There are lots of variables to consider when deciding which method (Voluntary or Involuntary) you will follow. Here are a few:
As with many business decisions, the method for dissolution may come down to cost. With voluntary dissolution there is often the cost of filing and the cost of maintenance (i.e. taxes and other annual fees). Whereas, with an involuntary dissolution the corporation will pay the ultimate cost… death! But, it does so involuntarily and so the principals often do not have to pay additional out-of-pocket fees to achieve this ultimate goal.
If your corporation has had any operations (i.e. received income, spent money from the corporate check book, etc.), the corporation will most likely want to take the formal path so as to properly dissolve the corporation.
Often formally dissolving before year end or before a Corp’s anniversary date may prevent additional fee assessments by the state were it to still be in existence into another year.
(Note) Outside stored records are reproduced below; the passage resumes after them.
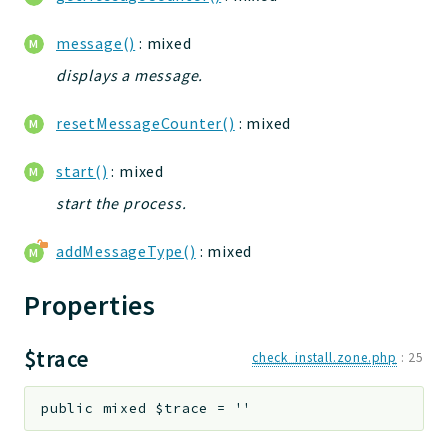
jtpl
message()
: mixed
utils
displays a message.
datatypes
jacl2db
resetMessageCounter()
: mixed
jauthdb
jpref
start()
: mixed
master
start the process.
jacl
jacl2
addMessageType()
: mixed
jacldb
Properties
jauth
scripts
$trace
tests
check_install.zone.php
:
25
Application
public
mixed
$trace
=
''
Reports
Check with your formation state to find out the deadlines for this.
Reuse the Corporate Name
If you want to re-use the exact same name in the same state for a new INC or LLC filing, you may be limited or even prohibited from using the name again. Limitations are typically from 6 months to several years after dissolution, but this depends on the formation state and the method of dissolution.
If there are any potential liabilities which may accrue to you as a director or officer, due to the corporation’s operations or your own promises, a formal dissolution might be the preferable filing.
Future Filings in that State
So far (that we know), only Arkansas actually prohibits you from forming any new INC or LLC if you were listed as an officer or director with a previous Arkansas company that was not formally dissolved. Although other states are not likely to follow suit, it is one more consideration.